What if i don't have the barcodes file

Hello,
I'm using QIIME2 to analyze my human gut microbiome 16s rRNA sequence data. Below is my command when I import my data:

qiime tools import
--type EMPSingleEndSequences
--input-path emp-single-end-sequences
--output-path emp-single-end-sequences.qza

But it turns out a ValueError: Missing one or more files for EMPSingleEndDirFmt: 'barcodes.fastq.gz'

The problem is I even don't have the barcodes file.

Note that when I try to import my data as a SampleData[SequencesWithQuality] type, as follows

qiime tools import   --type SampleData[SequencesWithQuality] --input-path ./SampleData/   --output-path SampleData.qza

I get the following error

Traceback (most recent call last):
  File "/Users/yinghe/miniconda3/envs/qiime2-2017.4/bin/qiime", line 6, in <module>
    sys.exit(q2cli.__main__.qiime())
  File "/Users/yinghe/miniconda3/envs/qiime2-2017.4/lib/python3.5/site-packages/click/core.py", line 722, in __call__
    return self.main(*args, **kwargs)
  File "/Users/yinghe/miniconda3/envs/qiime2-2017.4/lib/python3.5/site-packages/click/core.py", line 697, in main
    rv = self.invoke(ctx)
  File "/Users/yinghe/miniconda3/envs/qiime2-2017.4/lib/python3.5/site-packages/click/core.py", line 1066, in invoke
    return _process_result(sub_ctx.command.invoke(sub_ctx))
  File "/Users/yinghe/miniconda3/envs/qiime2-2017.4/lib/python3.5/site-packages/click/core.py", line 1066, in invoke
    return _process_result(sub_ctx.command.invoke(sub_ctx))
  File "/Users/yinghe/miniconda3/envs/qiime2-2017.4/lib/python3.5/site-packages/click/core.py", line 895, in invoke
    return ctx.invoke(self.callback, **ctx.params)
  File "/Users/yinghe/miniconda3/envs/qiime2-2017.4/lib/python3.5/site-packages/click/core.py", line 535, in invoke
    return callback(*args, **kwargs)
  File "/Users/yinghe/miniconda3/envs/qiime2-2017.4/lib/python3.5/site-packages/q2cli/tools.py", line 62, in import_data
    view_type=source_format)
  File "/Users/yinghe/miniconda3/envs/qiime2-2017.4/lib/python3.5/site-packages/qiime2/sdk/result.py", line 191, in import_data
    return cls._from_view(type_, view, view_type, provenance_capture)
  File "/Users/yinghe/miniconda3/envs/qiime2-2017.4/lib/python3.5/site-packages/qiime2/sdk/result.py", line 216, in _from_view
    result = transformation(view)
  File "/Users/yinghe/miniconda3/envs/qiime2-2017.4/lib/python3.5/site-packages/qiime2/core/transform.py", line 57, in transformation
    self.validate(view)
  File "/Users/yinghe/miniconda3/envs/qiime2-2017.4/lib/python3.5/site-packages/qiime2/core/transform.py", line 114, in validate
    view.validate()
  File "/Users/yinghe/miniconda3/envs/qiime2-2017.4/lib/python3.5/site-packages/qiime2/plugin/model/directory_format.py", line 168, in validate
    getattr(self, field)._validate_members(collected_paths)
  File "/Users/yinghe/miniconda3/envs/qiime2-2017.4/lib/python3.5/site-packages/qiime2/plugin/model/directory_format.py", line 104, in _validate_members
    self.pathspec))
ValueError: Missing one or more files for SingleLanePerSampleSingleEndFastqDirFmt: '.+_.+_L[0-9][0-9][0-9]_R[12]_001\\.fastq\\.gz'

Not exactly sure what this error means, or how to get started figuring this out.
Any pointers would be greatly appreciated.

Thanks,
dullgreen

Hey @yinghe,

What kind of data do you have?

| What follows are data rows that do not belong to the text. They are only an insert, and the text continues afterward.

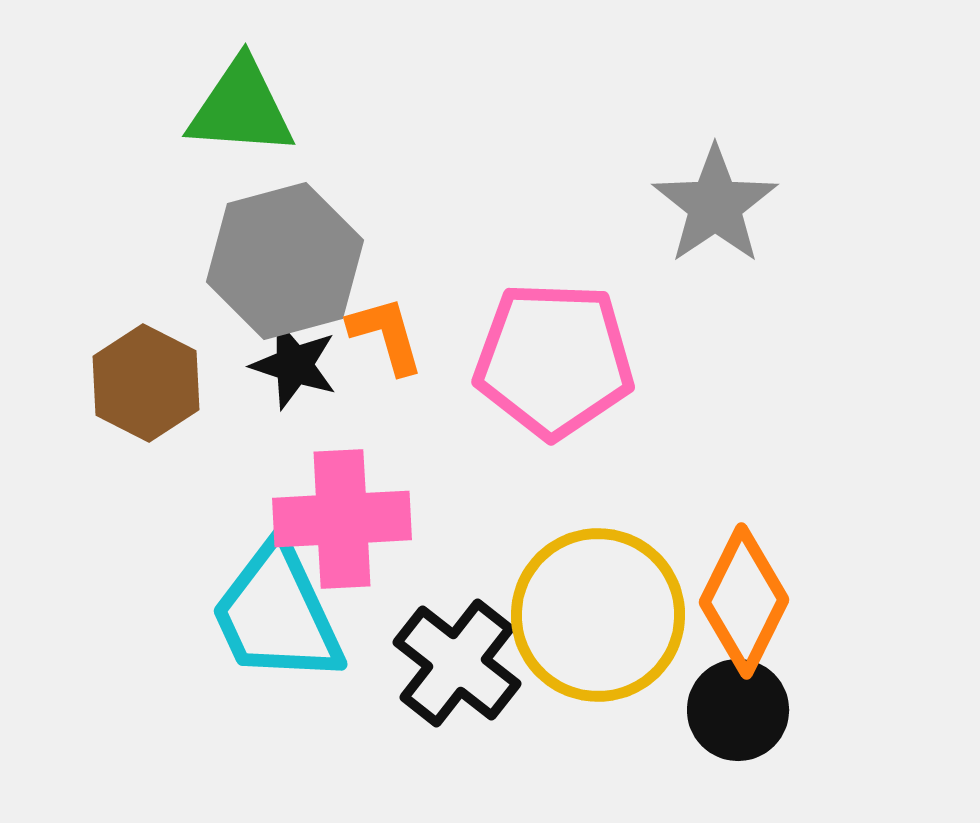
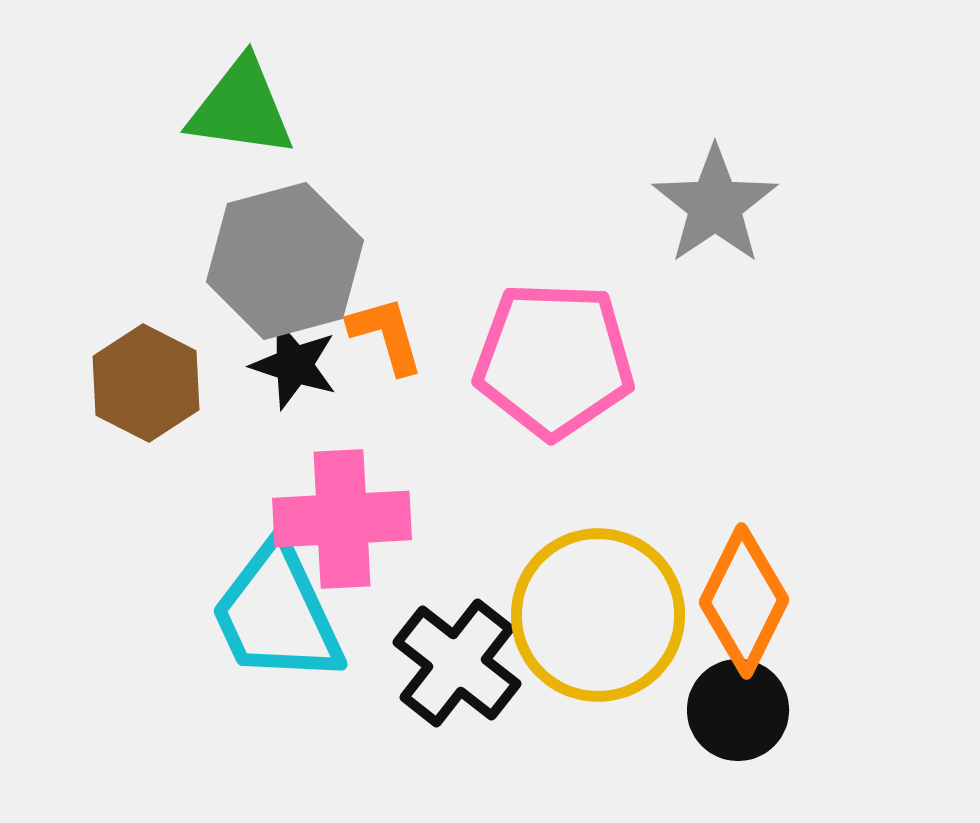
green triangle: rotated 4 degrees clockwise
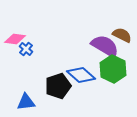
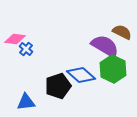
brown semicircle: moved 3 px up
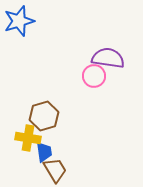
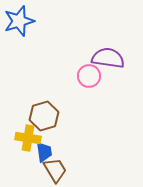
pink circle: moved 5 px left
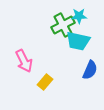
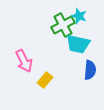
cyan star: rotated 21 degrees clockwise
cyan trapezoid: moved 3 px down
blue semicircle: rotated 18 degrees counterclockwise
yellow rectangle: moved 2 px up
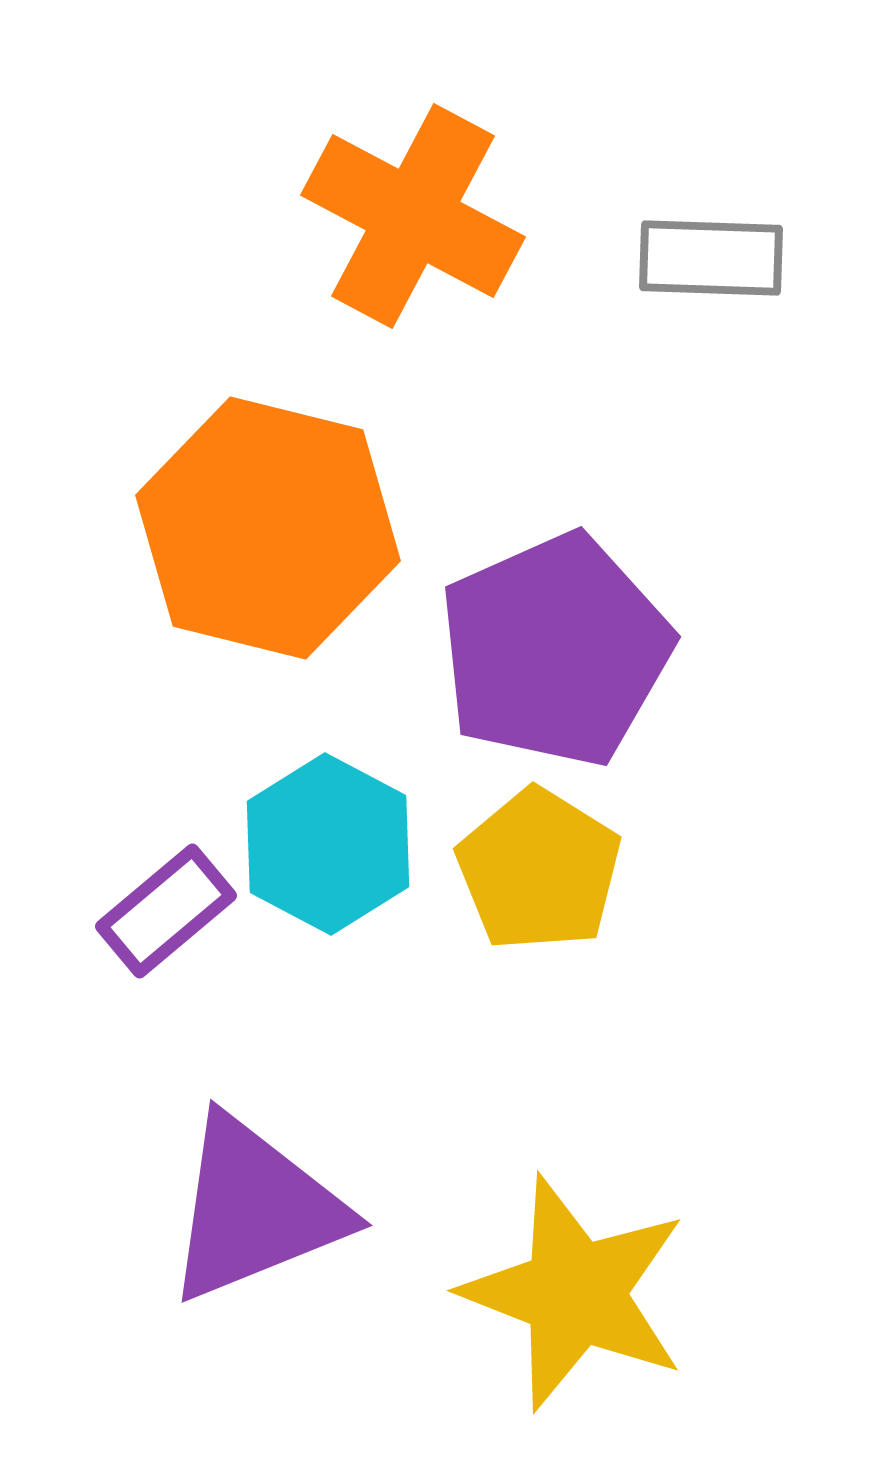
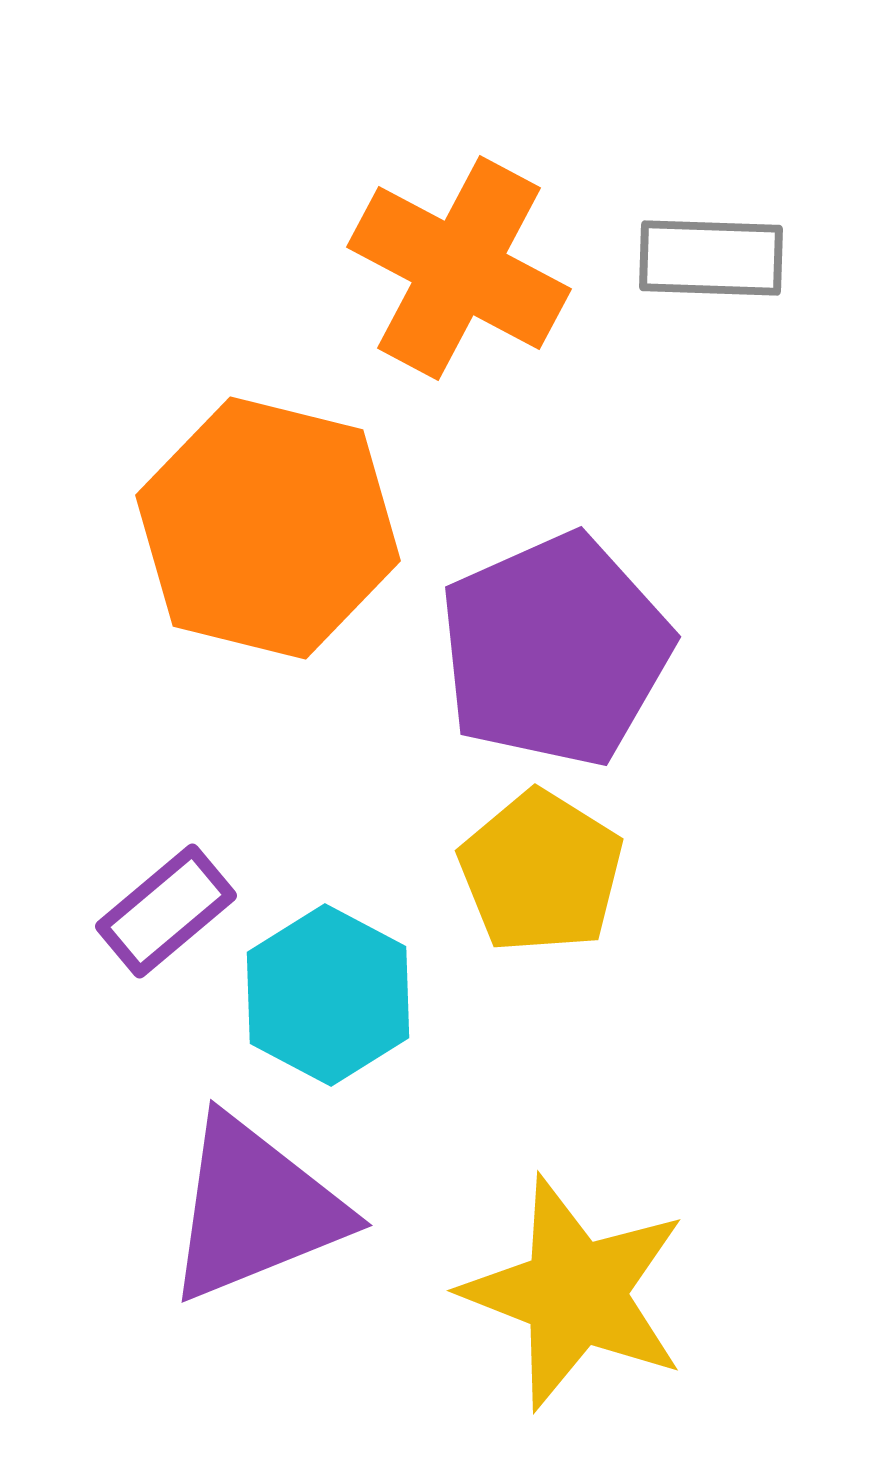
orange cross: moved 46 px right, 52 px down
cyan hexagon: moved 151 px down
yellow pentagon: moved 2 px right, 2 px down
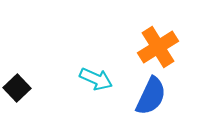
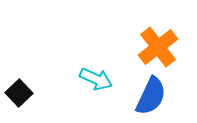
orange cross: rotated 6 degrees counterclockwise
black square: moved 2 px right, 5 px down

Do you have a separate file for every sample (i.e. demultiplexed)?

If so you should use the new fastq manifest formats. Here is the tutorial for using it. Alternatively you could also rename all of your files to match what SingleLanePerSampleSingleEndFastqDirFmt expects (which is what your last error is trying to communicate).

If your data isn’t already demultiplexed and you aren’t using the EMP protocol (i.e. no barcodes file), then you’ll need to contact your sequencing facility and find out how you should demultiplex your reads into per-sample sequences.

1 Like

Yes, my data are two separate .gz file for every sample. I think one is forward and another is reverse.

When I just use the forward file and name it as 'Casava 1.8 single-end demultiplexed fastq' style which is look like 'L2S357_15_L001_R1_001.fastq.gz'. And use below command:

qiime tools import
--type 'SampleData[SequencesWithQuality]'
--input-path casava-18-single-end-demultiplexed
--source-format CasavaOneEightSingleLanePerSampleDirFmt
--output-path demux-single-end.qza
Problem solved. I could import my data to qiime2.

Thank you for your prompt help, and please tell me if i'm doing right.:blush:

2 Likes

That should work!

If you want to use your paired end data, you can do a similar thing, but basically you just change the --type to 'SampleData[PairedEndSequencesWithQuality]'.

2 Likes

This topic was automatically closed 31 days after the last reply. New replies are no longer allowed.